It is important to assess the soil carbon budget with respect to plantation age9,42. Generally, a high SOC is likely to maintain and improve soil fertility and quality43. Based on the three age groups investigated in the study area, the average SOC decreased with stand age (Table 1, Fig. 2). This result coincided with the results of Dangal et al.19, and was due to an increase in the rate of organic matter decomposition and variation in the soil’s hydrothermal regime for maintaining tree survival. TN, AN and TP were found to be significantly lower in the Y3 age group than in the Y1 age group, but TK, AP and AK were similar (Table 1), which was consistent with Fan et al.44. This was explained by the amount of litter, which tended to decrease with stand age and would thus release fewer soil nutrients from the litter into the soil45. Combined with other indicators such as the tendency for plant root mass to decrease with stand age (Table 1), it is conceivable that soil nutrients from these sources also diminished with stand age46,47. In addition, as f and θ decreased with stand age, higher soil respiration occurred43 in the Y3 age group, resulting in more soil nutrients being consumed by soil microbes and roots. Finally, as AP was mainly affected by the decomposition of litter, and TK and AK were affected by the soil parent material and the stability of its properties45, no significant differences were found among the three age groups.
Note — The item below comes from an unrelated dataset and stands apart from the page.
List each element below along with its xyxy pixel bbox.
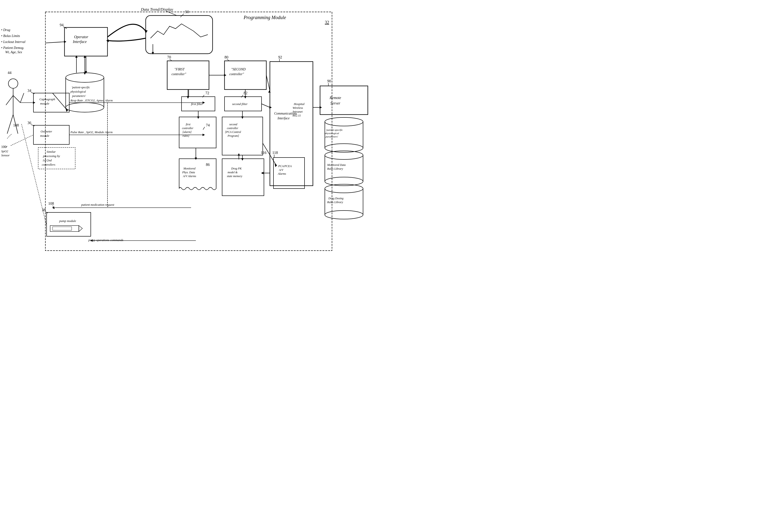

SCS in the Y1 age group was significantly higher than that in the Y3 age group (Table 2), suggesting that dragon spruce may continue to decline in productivity with age, as seen in other tree species19,35. The average SCS (176.79 Mg ha−1) in this study (Table 2) was lower than the forest average for SCS across China estimated by Zhou et al. (194 Mg C ha−1)48, but was higher than that estimated by Tang et al. (126 Mg C ha−1)49. The latter authors took the spatial discrepancies of soil depths and soil gravel content into account when assessing SCS. Differences in SCS among the three age groups in the current study were inconsistent with the results of Dai et al.13, which showed a significant positive relationship between SCS and stand age.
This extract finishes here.